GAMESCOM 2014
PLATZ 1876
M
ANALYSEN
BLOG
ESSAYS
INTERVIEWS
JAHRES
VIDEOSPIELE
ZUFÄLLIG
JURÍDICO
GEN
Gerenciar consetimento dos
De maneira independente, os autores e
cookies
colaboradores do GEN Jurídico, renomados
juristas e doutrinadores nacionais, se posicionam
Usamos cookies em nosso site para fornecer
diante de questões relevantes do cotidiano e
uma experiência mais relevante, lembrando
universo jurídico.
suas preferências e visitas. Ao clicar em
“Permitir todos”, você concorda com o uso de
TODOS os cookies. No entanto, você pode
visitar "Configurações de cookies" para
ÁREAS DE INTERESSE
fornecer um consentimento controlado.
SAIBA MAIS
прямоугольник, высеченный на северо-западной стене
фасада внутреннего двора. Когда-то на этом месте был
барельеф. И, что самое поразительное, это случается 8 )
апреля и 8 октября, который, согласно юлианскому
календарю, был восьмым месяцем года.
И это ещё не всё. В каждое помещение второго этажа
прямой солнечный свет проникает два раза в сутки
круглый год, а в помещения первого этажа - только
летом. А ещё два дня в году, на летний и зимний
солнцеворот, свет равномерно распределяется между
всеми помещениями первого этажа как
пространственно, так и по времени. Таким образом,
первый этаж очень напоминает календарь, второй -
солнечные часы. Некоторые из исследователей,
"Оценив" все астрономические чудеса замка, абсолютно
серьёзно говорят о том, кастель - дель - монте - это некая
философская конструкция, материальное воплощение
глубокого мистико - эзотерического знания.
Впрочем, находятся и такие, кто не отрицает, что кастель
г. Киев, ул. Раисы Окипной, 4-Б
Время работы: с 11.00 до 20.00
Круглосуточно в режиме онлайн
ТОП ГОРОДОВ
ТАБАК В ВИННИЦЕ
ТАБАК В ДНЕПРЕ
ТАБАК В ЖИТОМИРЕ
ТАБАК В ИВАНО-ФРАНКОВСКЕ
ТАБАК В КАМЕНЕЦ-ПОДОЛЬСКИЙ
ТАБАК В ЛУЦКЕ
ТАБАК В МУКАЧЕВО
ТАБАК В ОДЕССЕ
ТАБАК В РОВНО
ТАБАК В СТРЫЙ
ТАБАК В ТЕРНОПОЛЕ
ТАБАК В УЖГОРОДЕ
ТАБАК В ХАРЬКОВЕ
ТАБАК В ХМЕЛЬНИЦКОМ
--
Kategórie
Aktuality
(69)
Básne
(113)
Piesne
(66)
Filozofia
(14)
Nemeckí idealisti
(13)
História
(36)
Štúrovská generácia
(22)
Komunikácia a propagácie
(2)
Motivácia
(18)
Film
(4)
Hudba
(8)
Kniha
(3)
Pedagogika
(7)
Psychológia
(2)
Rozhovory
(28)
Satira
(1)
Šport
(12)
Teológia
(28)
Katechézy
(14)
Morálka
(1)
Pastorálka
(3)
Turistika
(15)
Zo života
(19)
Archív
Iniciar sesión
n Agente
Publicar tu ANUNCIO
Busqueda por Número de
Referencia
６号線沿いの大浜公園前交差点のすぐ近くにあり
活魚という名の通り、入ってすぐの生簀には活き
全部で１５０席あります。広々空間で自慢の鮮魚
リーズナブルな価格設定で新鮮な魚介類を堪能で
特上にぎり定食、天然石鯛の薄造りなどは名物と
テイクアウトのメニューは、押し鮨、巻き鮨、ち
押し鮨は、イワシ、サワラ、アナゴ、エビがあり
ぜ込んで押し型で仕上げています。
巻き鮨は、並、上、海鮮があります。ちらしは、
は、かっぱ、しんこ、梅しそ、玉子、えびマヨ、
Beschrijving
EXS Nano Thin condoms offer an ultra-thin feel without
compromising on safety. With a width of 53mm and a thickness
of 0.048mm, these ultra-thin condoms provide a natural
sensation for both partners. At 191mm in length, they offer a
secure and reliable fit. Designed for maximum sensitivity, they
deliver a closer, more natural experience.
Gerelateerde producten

- Your assignment -
Which lines above run from the one containing "GAMESCOM 2014" down to the one containing "uma experiência mais relevante, lembrando"? Repeat exactly those, both ends included, and nothing else.

- Response area -
GAMESCOM 2014
PLATZ 1876
M
ANALYSEN
BLOG
ESSAYS
INTERVIEWS
JAHRES
VIDEOSPIELE
ZUFÄLLIG
JURÍDICO
GEN
Gerenciar consetimento dos
De maneira independente, os autores e
cookies
colaboradores do GEN Jurídico, renomados
juristas e doutrinadores nacionais, se posicionam
Usamos cookies em nosso site para fornecer
diante de questões relevantes do cotidiano e
uma experiência mais relevante, lembrando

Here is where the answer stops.